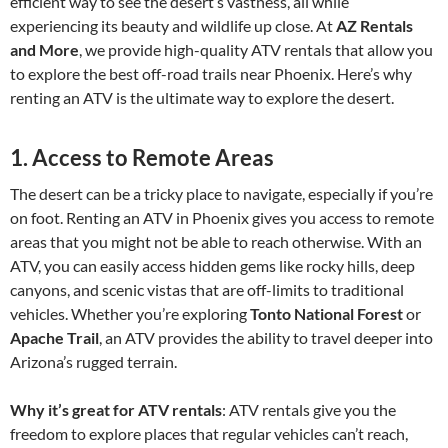
efficient way to see the desert’s vastness, all while
experiencing its beauty and wildlife up close. At
AZ Rentals
and More
, we provide high-quality ATV rentals that allow you
to explore the best off-road trails near Phoenix. Here’s why
renting an ATV is the ultimate way to explore the desert.
1.
Access to Remote Areas
The desert can be a tricky place to navigate, especially if you’re
on foot. Renting an ATV in Phoenix gives you access to remote
areas that you might not be able to reach otherwise. With an
ATV, you can easily access hidden gems like rocky hills, deep
canyons, and scenic vistas that are off-limits to traditional
vehicles. Whether you’re exploring
Tonto National Forest
or
Apache Trail
, an ATV provides the ability to travel deeper into
Arizona’s rugged terrain.
Why it’s great for ATV rentals
: ATV rentals give you the
freedom to explore places that regular vehicles can’t reach,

* * * * * * *

* **How to complete this task**:
Your copy should hold every record word for word and none of the pictures.

* **Answer below**:
efficient way to see the desert’s vastness, all while
experiencing its beauty and wildlife up close. At
AZ Rentals
and More
, we provide high-quality ATV rentals that allow you
to explore the best off-road trails near Phoenix. Here’s why
renting an ATV is the ultimate way to explore the desert.
1.
Access to Remote Areas
The desert can be a tricky place to navigate, especially if you’re
on foot. Renting an ATV in Phoenix gives you access to remote
areas that you might not be able to reach otherwise. With an
ATV, you can easily access hidden gems like rocky hills, deep
canyons, and scenic vistas that are off-limits to traditional
vehicles. Whether you’re exploring
Tonto National Forest
or
Apache Trail
, an ATV provides the ability to travel deeper into
Arizona’s rugged terrain.
Why it’s great for ATV rentals
: ATV rentals give you the
freedom to explore places that regular vehicles can’t reach,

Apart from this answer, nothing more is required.